Dembe & Dembe, of Bayonne, for defendant.

GRIFFIN, V. C. The purpose of this suit is to declare the existence of a partnership between two brothers, Moe and Louis Frank, masons and plasterers, and for an accounting, and to have it declared that certain lands in the city of Bayonne, mentioned in the bill, standing in the name of Louis, are partnership property, or that a resulting trust exists therein in favor of Moe.

In 1910 Moe was 19 years of age, and, as I recall it, Louis was not quite 21. They were engaged in the plastering business. Moe says that he did the plastering work, and Louis was the master, without a union card, while he (Moe) had one; that Louis, in order to work, was required to have a union card. This statement is somewhat negatived from the fact that Louis in 1914 did work as a journeyman and had permits which cost $5 apiece to work for a period. However, Moe says, he received no wages; that all he received was a couple of dollars a week, and occasionally his clothes, and the money was turned in to his mother for the support of the family, consisting of the father and mother and eleven children, only two of whom were working, namely Moe and Louis. It appears that the father worked very little. Moe also says that the surplus over and above the sum turned in to the mother was to be put in bank in the joint account. The fact is that no moneys in the nature of wages were paid by Louis to Moe from 1910 until around 1914, when Moe became engaged in marriage, and he was then paid his regular weekly wages, out of which he paid his board to his mother. From 1910 to 1914 or 1915 Moe worked for others than his brother, and the brother himself engaged as a journeymanon his own account. The building business was not very active, and employment was not readily obtainable.

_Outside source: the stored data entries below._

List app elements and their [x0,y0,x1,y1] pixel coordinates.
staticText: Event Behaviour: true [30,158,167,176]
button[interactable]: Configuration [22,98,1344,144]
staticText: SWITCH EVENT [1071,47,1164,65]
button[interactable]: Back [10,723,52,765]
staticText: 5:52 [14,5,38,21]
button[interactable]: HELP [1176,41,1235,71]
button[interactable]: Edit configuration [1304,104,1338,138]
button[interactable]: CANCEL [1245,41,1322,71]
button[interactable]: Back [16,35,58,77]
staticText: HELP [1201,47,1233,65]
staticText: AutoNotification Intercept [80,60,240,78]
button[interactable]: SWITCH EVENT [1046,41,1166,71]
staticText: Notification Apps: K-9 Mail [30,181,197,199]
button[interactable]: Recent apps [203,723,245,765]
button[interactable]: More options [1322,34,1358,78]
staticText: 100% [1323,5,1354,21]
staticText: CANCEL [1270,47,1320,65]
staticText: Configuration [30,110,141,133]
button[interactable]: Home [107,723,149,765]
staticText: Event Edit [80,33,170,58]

The only circumstance, to my mind, which tends to support the theory of Moe as to the partnership is the fact that he was not paid regular wages, such as an employer would pay a journeyman. But it must be borne in mind that Moe was a younger brother (Louis Icing about a year and a half to two years his senior), and that it was a family agreement wherein Louis says he turned in to his mother Moe's money, after paying him $2 or $3 for spending money and buying him clothes. While, as a matter of fact, Louis does not really know how much he turned in, I take it that in all probability, he turned in a sum equivalent or almost equivalent to Moe's earnings, and, in addition to this, turned in a very large portion of his profits and earnings, without undertaking to keep an account of the sums so turned in on the account of either. That there could not have been much saved is apparent from the fact that there were thirteen mouths to feed out of the earnings of these two sons, and work was not at all times plentiful.

In 1910 or 1911 the two lots mentioned in the bill were bought for $1,550. These were bought by Louis and one Koenigsberg, who says that he understood that Louis had bought one half for himself and Moe, and that he (Koenigsberg) bought the other half for himself and his brother, who was his partner, and that for convenience the property was taken in the joint names of himself and Louis, because Moe was then under 21 years of age. The purchase price was paid fey giving a mortgage for $1,000, and cash $275 paid by Louis, and $275 in cash and notes paid by Koenigsberg. Subsequently, in 1911, or about a year after the purchase, Louis wanted to build, and his co-owner did not care to do so, and Louis bought his interest out by giving him the sum he had paid, plus $75 as profit. This purchase price was paid partly in cash, and the balance in notes payable $25 a month.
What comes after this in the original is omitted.